— Given entries —
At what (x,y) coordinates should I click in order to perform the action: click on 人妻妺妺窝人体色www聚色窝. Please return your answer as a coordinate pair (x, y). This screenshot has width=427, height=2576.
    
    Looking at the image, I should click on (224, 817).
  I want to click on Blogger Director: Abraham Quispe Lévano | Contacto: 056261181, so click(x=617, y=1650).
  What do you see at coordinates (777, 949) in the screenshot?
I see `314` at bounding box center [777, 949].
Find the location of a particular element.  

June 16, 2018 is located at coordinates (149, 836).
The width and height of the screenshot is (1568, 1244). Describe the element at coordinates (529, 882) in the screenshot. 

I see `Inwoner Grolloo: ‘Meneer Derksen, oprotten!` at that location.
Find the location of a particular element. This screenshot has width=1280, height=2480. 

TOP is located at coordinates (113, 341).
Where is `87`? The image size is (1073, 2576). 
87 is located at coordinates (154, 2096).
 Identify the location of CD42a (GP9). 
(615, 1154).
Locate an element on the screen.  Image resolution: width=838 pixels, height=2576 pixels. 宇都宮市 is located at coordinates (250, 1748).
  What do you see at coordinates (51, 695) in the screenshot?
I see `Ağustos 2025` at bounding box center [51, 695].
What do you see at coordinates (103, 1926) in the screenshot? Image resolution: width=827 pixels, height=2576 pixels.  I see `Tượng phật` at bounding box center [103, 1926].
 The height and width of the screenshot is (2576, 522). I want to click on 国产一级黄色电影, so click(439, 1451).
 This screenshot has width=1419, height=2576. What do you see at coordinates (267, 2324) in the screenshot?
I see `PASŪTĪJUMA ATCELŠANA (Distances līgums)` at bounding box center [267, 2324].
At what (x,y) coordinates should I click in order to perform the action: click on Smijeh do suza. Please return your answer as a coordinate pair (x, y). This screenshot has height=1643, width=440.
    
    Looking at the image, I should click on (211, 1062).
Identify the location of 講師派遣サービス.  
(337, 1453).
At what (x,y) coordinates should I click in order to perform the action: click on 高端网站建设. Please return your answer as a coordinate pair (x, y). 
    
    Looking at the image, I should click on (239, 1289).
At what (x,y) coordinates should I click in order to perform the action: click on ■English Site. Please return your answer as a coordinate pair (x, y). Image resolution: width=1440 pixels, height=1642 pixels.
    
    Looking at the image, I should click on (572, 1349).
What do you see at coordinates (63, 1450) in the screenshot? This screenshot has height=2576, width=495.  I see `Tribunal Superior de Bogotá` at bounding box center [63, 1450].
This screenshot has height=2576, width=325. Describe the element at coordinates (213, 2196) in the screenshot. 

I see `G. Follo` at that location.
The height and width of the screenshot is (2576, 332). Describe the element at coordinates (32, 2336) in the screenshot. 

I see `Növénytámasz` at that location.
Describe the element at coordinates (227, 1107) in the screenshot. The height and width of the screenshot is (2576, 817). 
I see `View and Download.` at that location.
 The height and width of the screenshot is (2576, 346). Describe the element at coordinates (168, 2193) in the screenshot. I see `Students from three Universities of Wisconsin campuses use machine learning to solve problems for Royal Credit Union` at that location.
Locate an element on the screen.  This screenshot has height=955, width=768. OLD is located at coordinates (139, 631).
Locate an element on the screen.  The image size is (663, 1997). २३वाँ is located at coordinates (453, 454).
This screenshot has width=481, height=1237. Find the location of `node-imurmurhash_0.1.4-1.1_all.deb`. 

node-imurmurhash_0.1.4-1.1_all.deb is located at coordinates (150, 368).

— What is being asked —
Which lines run from the one containing "click on 高端网站建设." to the final line of the entries? Return those lines exactly, and only those.

— Exercise answer —
At what (x,y) coordinates should I click in order to perform the action: click on 高端网站建设. Please return your answer as a coordinate pair (x, y). 
    
    Looking at the image, I should click on (239, 1289).
At what (x,y) coordinates should I click in order to perform the action: click on ■English Site. Please return your answer as a coordinate pair (x, y). Image resolution: width=1440 pixels, height=1642 pixels.
    
    Looking at the image, I should click on (572, 1349).
What do you see at coordinates (63, 1450) in the screenshot? This screenshot has height=2576, width=495.  I see `Tribunal Superior de Bogotá` at bounding box center [63, 1450].
This screenshot has height=2576, width=325. Describe the element at coordinates (213, 2196) in the screenshot. 

I see `G. Follo` at that location.
The height and width of the screenshot is (2576, 332). Describe the element at coordinates (32, 2336) in the screenshot. 

I see `Növénytámasz` at that location.
Describe the element at coordinates (227, 1107) in the screenshot. The height and width of the screenshot is (2576, 817). 
I see `View and Download.` at that location.
 The height and width of the screenshot is (2576, 346). Describe the element at coordinates (168, 2193) in the screenshot. I see `Students from three Universities of Wisconsin campuses use machine learning to solve problems for Royal Credit Union` at that location.
Locate an element on the screen.  This screenshot has height=955, width=768. OLD is located at coordinates (139, 631).
Locate an element on the screen.  The image size is (663, 1997). २३वाँ is located at coordinates (453, 454).
This screenshot has width=481, height=1237. Find the location of `node-imurmurhash_0.1.4-1.1_all.deb`. 

node-imurmurhash_0.1.4-1.1_all.deb is located at coordinates (150, 368).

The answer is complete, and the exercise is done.